● **WORK ITEM**
From the entries below, list each line with "noch".

╭─ INPUT DATA

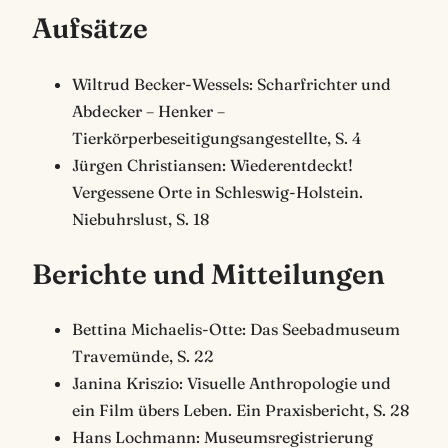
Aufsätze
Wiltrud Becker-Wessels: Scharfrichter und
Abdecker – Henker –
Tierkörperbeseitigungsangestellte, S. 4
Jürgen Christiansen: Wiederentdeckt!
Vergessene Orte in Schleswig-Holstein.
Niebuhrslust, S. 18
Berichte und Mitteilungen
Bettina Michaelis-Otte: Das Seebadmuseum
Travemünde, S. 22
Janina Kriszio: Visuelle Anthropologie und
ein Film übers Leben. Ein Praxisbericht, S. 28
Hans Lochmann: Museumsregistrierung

╰─
╭─ INPUT DATA

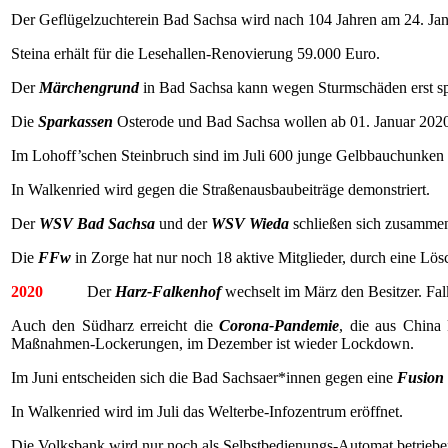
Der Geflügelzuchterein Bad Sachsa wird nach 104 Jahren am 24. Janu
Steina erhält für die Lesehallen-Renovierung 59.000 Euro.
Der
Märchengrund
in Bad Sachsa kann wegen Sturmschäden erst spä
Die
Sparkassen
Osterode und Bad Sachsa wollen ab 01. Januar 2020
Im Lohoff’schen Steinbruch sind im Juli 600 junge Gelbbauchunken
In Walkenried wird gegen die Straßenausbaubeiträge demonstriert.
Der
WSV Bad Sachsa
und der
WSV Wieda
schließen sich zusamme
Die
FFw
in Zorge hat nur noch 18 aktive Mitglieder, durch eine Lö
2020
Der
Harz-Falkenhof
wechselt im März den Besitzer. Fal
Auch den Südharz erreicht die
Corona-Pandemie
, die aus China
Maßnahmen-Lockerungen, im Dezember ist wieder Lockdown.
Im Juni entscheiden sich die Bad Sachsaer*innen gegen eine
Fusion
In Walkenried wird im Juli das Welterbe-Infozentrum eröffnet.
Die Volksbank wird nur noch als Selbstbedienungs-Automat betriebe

╰─
╭─ INPUT DATA

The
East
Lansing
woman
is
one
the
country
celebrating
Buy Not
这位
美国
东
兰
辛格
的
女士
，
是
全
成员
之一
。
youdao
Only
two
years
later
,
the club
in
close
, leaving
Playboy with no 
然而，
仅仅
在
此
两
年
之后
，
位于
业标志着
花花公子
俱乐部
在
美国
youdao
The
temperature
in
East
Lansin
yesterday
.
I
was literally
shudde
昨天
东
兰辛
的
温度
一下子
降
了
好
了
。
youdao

╰─

● **REPLY**
in Zorge hat nur noch 18 aktive Mitglieder, durch eine Lö
Die Volksbank wird nur noch als Selbstbedienungs-Automat betriebe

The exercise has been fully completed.